英雄症候群
「はー。たまに仕事をしたと思ったら・・・。蒼角のサイクロプスね、小さな街なら半日で消えちゃう魔物よ。タケルは英雄の星に祟られてるのかもね」
アネモネが失礼な事を言う。たまにって何だよ。あれ? そう言えば、前に仕事をしたの何時だ?
「は? 英雄の? 星? 何だいそりゃ」
「タケルが今までやったように、街や国が滅んでしまうような場面に偶然遭遇して、それを解決しちゃうような人の事よ。
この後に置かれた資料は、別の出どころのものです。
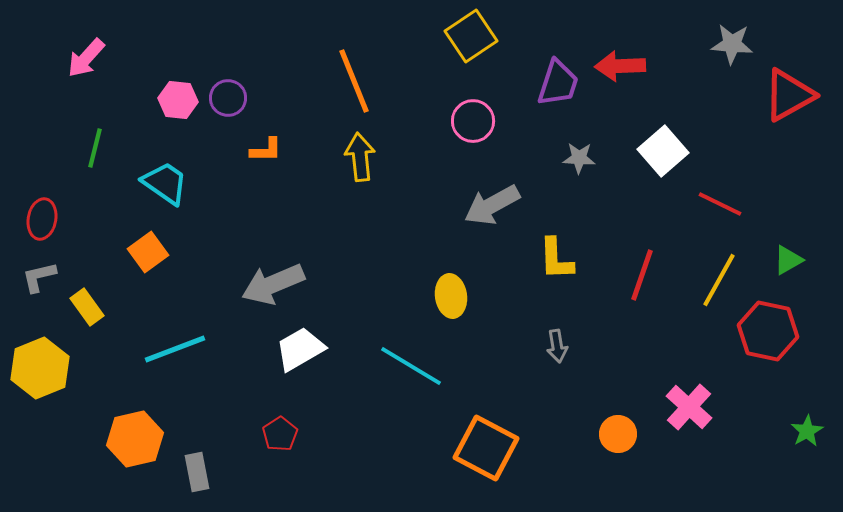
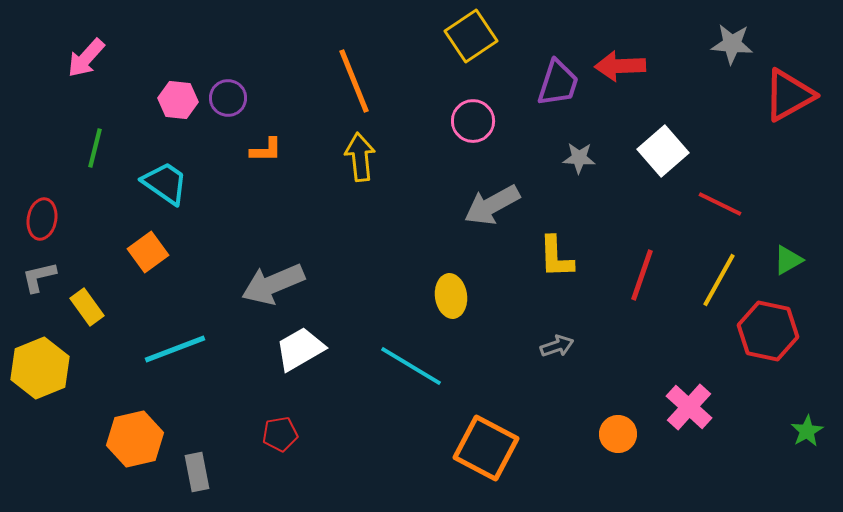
yellow L-shape at (556, 259): moved 2 px up
gray arrow at (557, 346): rotated 100 degrees counterclockwise
red pentagon at (280, 434): rotated 24 degrees clockwise
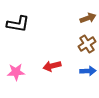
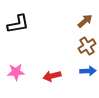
brown arrow: moved 3 px left, 3 px down; rotated 21 degrees counterclockwise
black L-shape: rotated 20 degrees counterclockwise
brown cross: moved 2 px down
red arrow: moved 10 px down
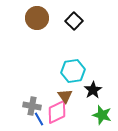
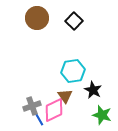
black star: rotated 12 degrees counterclockwise
gray cross: rotated 30 degrees counterclockwise
pink diamond: moved 3 px left, 2 px up
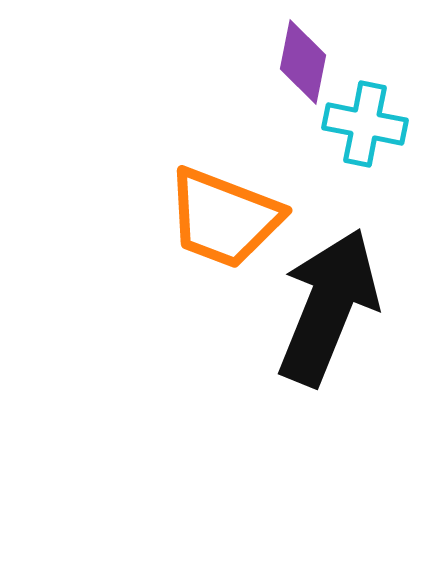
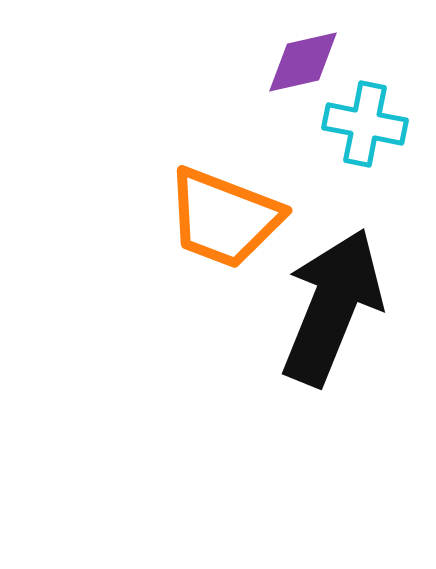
purple diamond: rotated 66 degrees clockwise
black arrow: moved 4 px right
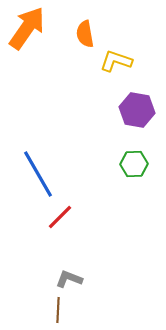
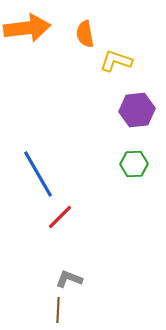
orange arrow: rotated 48 degrees clockwise
purple hexagon: rotated 16 degrees counterclockwise
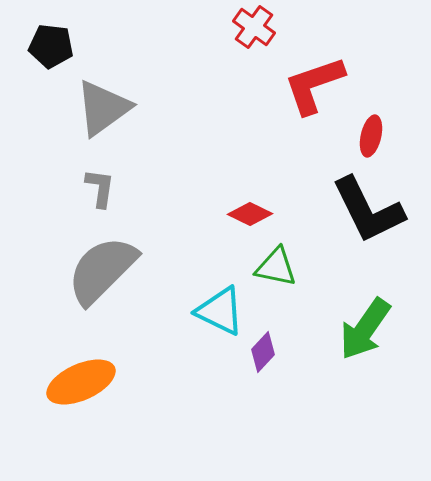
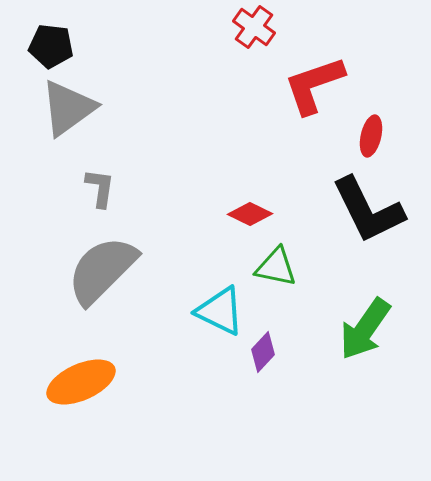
gray triangle: moved 35 px left
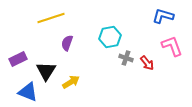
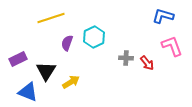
cyan hexagon: moved 16 px left; rotated 15 degrees counterclockwise
gray cross: rotated 16 degrees counterclockwise
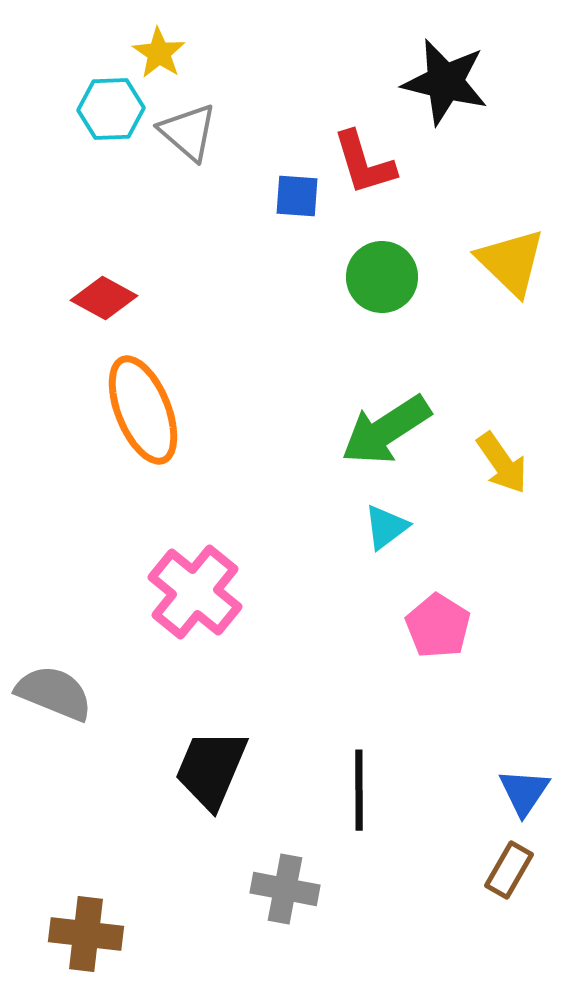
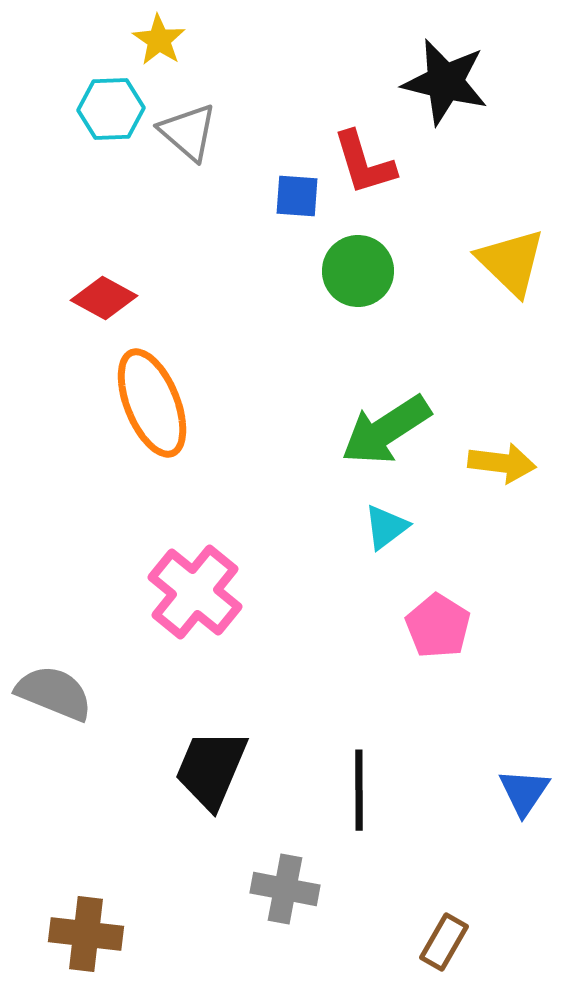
yellow star: moved 13 px up
green circle: moved 24 px left, 6 px up
orange ellipse: moved 9 px right, 7 px up
yellow arrow: rotated 48 degrees counterclockwise
brown rectangle: moved 65 px left, 72 px down
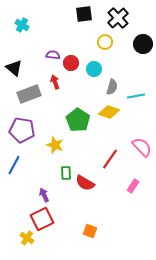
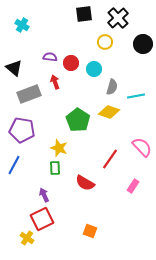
purple semicircle: moved 3 px left, 2 px down
yellow star: moved 4 px right, 3 px down
green rectangle: moved 11 px left, 5 px up
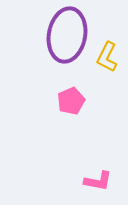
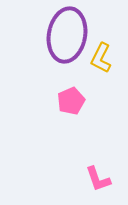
yellow L-shape: moved 6 px left, 1 px down
pink L-shape: moved 2 px up; rotated 60 degrees clockwise
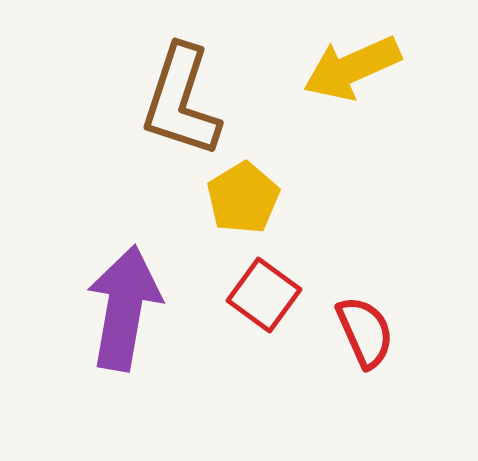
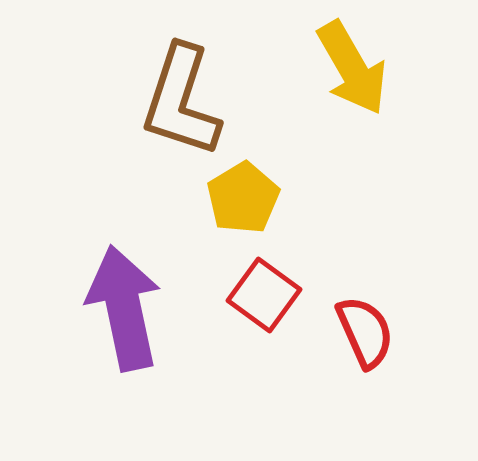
yellow arrow: rotated 96 degrees counterclockwise
purple arrow: rotated 22 degrees counterclockwise
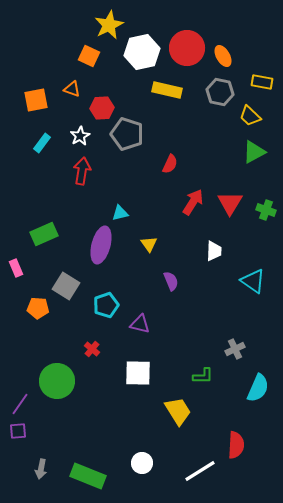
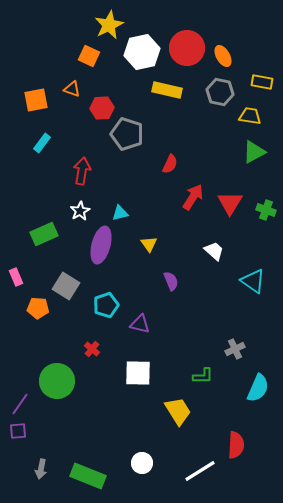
yellow trapezoid at (250, 116): rotated 145 degrees clockwise
white star at (80, 136): moved 75 px down
red arrow at (193, 202): moved 5 px up
white trapezoid at (214, 251): rotated 50 degrees counterclockwise
pink rectangle at (16, 268): moved 9 px down
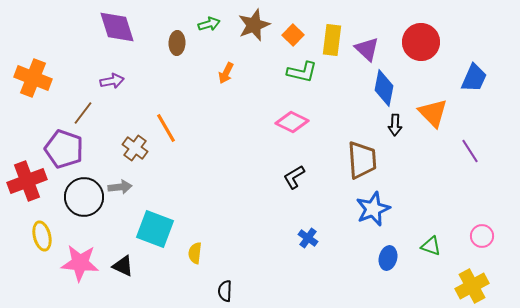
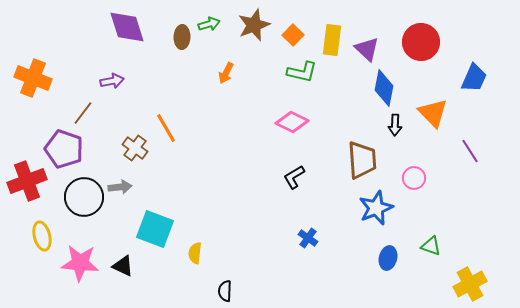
purple diamond: moved 10 px right
brown ellipse: moved 5 px right, 6 px up
blue star: moved 3 px right, 1 px up
pink circle: moved 68 px left, 58 px up
yellow cross: moved 2 px left, 2 px up
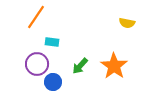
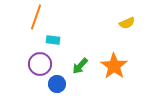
orange line: rotated 15 degrees counterclockwise
yellow semicircle: rotated 35 degrees counterclockwise
cyan rectangle: moved 1 px right, 2 px up
purple circle: moved 3 px right
blue circle: moved 4 px right, 2 px down
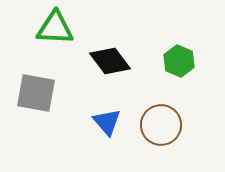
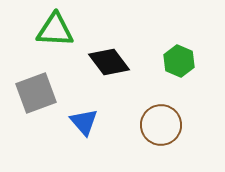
green triangle: moved 2 px down
black diamond: moved 1 px left, 1 px down
gray square: rotated 30 degrees counterclockwise
blue triangle: moved 23 px left
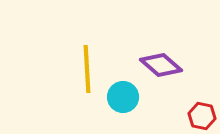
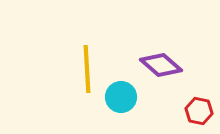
cyan circle: moved 2 px left
red hexagon: moved 3 px left, 5 px up
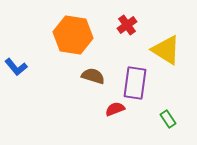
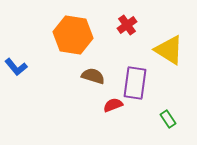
yellow triangle: moved 3 px right
red semicircle: moved 2 px left, 4 px up
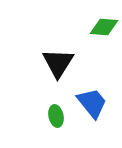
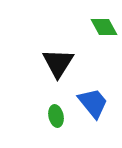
green diamond: rotated 56 degrees clockwise
blue trapezoid: moved 1 px right
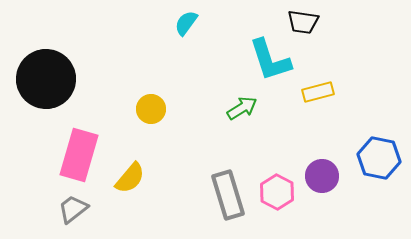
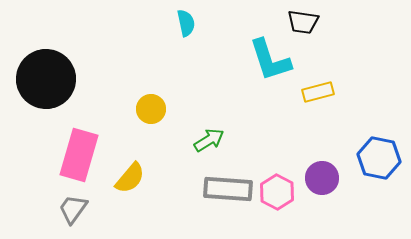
cyan semicircle: rotated 132 degrees clockwise
green arrow: moved 33 px left, 32 px down
purple circle: moved 2 px down
gray rectangle: moved 6 px up; rotated 69 degrees counterclockwise
gray trapezoid: rotated 16 degrees counterclockwise
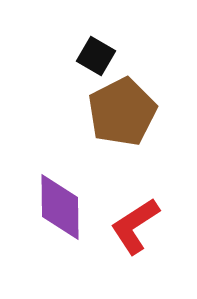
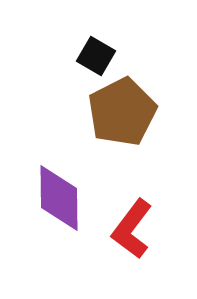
purple diamond: moved 1 px left, 9 px up
red L-shape: moved 3 px left, 3 px down; rotated 20 degrees counterclockwise
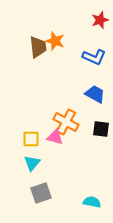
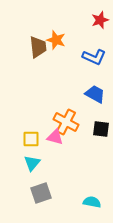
orange star: moved 1 px right, 1 px up
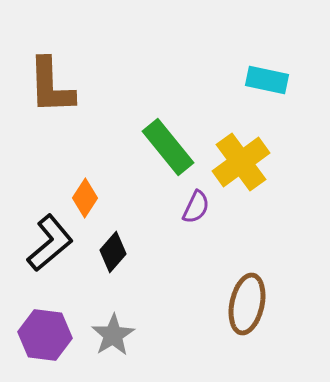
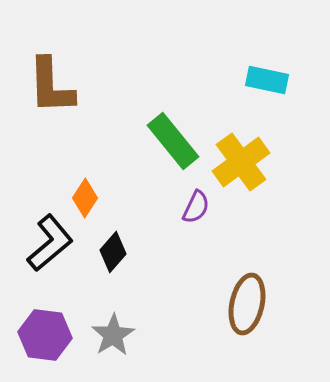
green rectangle: moved 5 px right, 6 px up
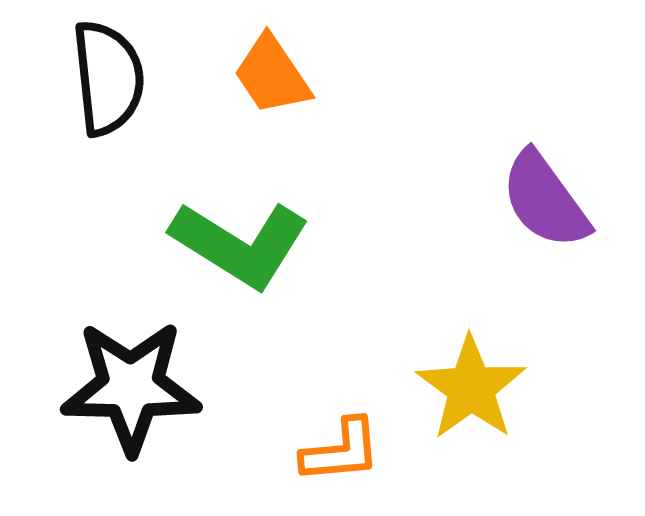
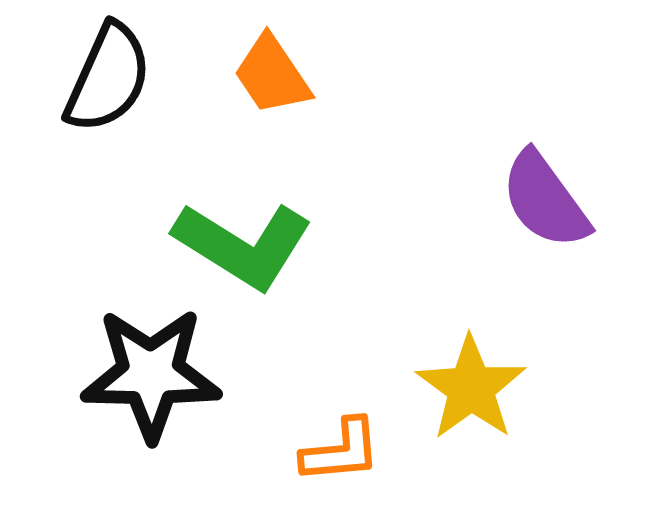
black semicircle: rotated 30 degrees clockwise
green L-shape: moved 3 px right, 1 px down
black star: moved 20 px right, 13 px up
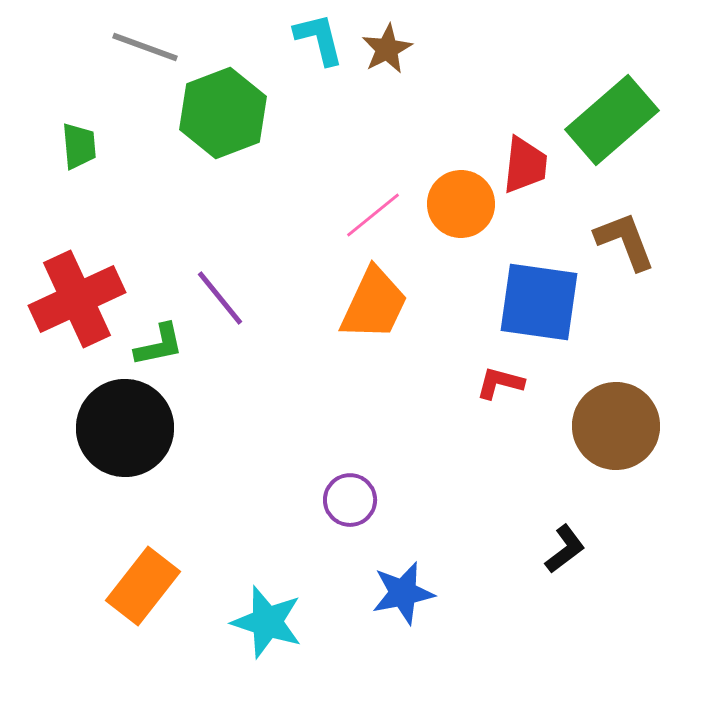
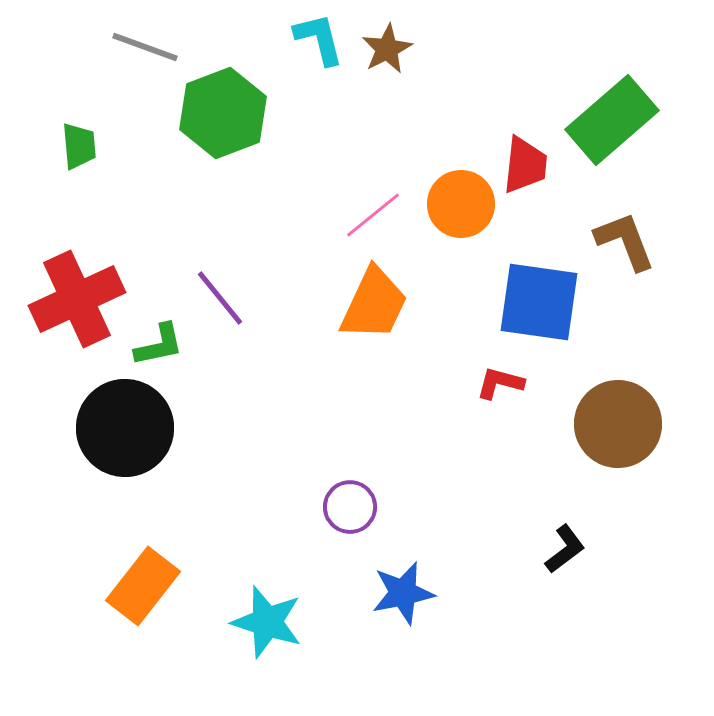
brown circle: moved 2 px right, 2 px up
purple circle: moved 7 px down
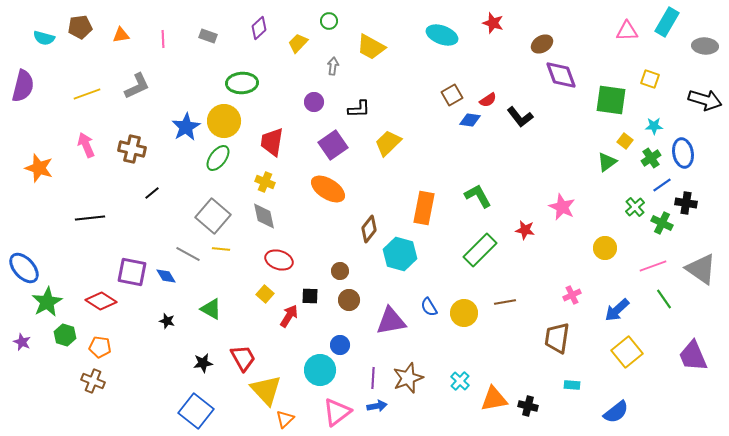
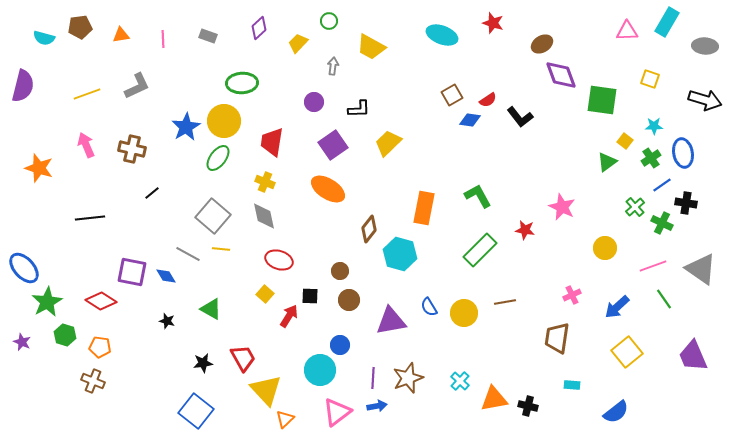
green square at (611, 100): moved 9 px left
blue arrow at (617, 310): moved 3 px up
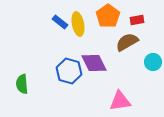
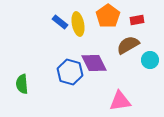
brown semicircle: moved 1 px right, 3 px down
cyan circle: moved 3 px left, 2 px up
blue hexagon: moved 1 px right, 1 px down
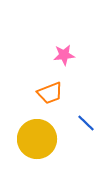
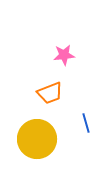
blue line: rotated 30 degrees clockwise
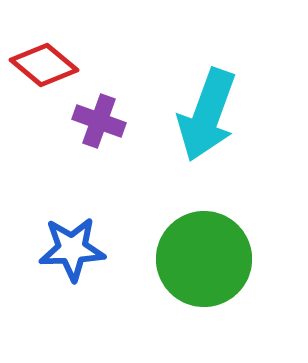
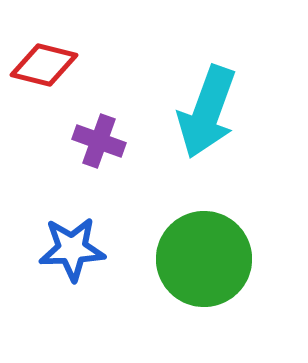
red diamond: rotated 26 degrees counterclockwise
cyan arrow: moved 3 px up
purple cross: moved 20 px down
普通は2回くらいそんな場面に遭遇した場合に。英雄の星にいたずらされるって言うのよ」
「俺の場合は、いたずらにしちゃ回数が多いから?」
「そう、祟られてるんじゃないかって」
「あるいは、ヒロイックシンドロームね」
横から、テラピアが割り込む。
「ヒロイックシンドローム? 何だいそりゃ?」
「その名の通りよ。心の病気よ。英雄に憧れて、自分も英雄になりたいって」
「英雄に憧れるなんて、結構いるんじゃねえの?」
「この病気に罹ると自分の力量も考えずに強い魔物に挑んで行くようになるのよ」
「そんな冒険者が? 討伐対象と自分の力を比べて依頼を受けるもんだろ。ルーキーじゃあるまいし」
「そうよ。でもベテラン冒険者の死亡原因の多くがこれだって言われてるわ。ヒロイックシンドロームに罹ると、そんな基本的な判断も出来なくなっちゃうのよ。タケルも気を付けるのよ」
「ん? 何を?」
「「・・・これに罹った冒険者は長生きできないの」」
真剣な表情のアネモネとテラピアの声が揃う。
「・・・・・・」
英雄願望か、・・・そんなものは無い・・・よな? 今日は、シグの前で良いカッコしようとしていなかっただろうか? それに最近、何と当たる時もぶっつけで戦いを挑んでるな。身体強化が出来るようになって、慢心しているのか? 人も魔物も簡単に倒せるようになって・・・・・・。今日のサイクロプスだって1人で掛かるべきじゃなかった?
「ありがとう。肝に銘じるよ」
心配してくれる2人に心から礼を言ってギルドを後にした。
「無理を聞いてもらってありがとうございました」
「なーに、気にするな。しかし、コイツは何だ?」
ガンドロクの問いに。
「ん? 見慣れてるでしょ? パペットバトラーの手足ですよ」
「確かにパペットバトラーの手足だ。しかし、見慣れた物じゃない。普通の腕が2本、長い腕が6本。そして、長い足が2種類6本。でかいのを3体も作るのか? 腕が2本多いが」
今日はアースデリア王国のガーゼル工房に来ている。数日前に外注に出した新型ゴーレムの部品を受け取るためだ。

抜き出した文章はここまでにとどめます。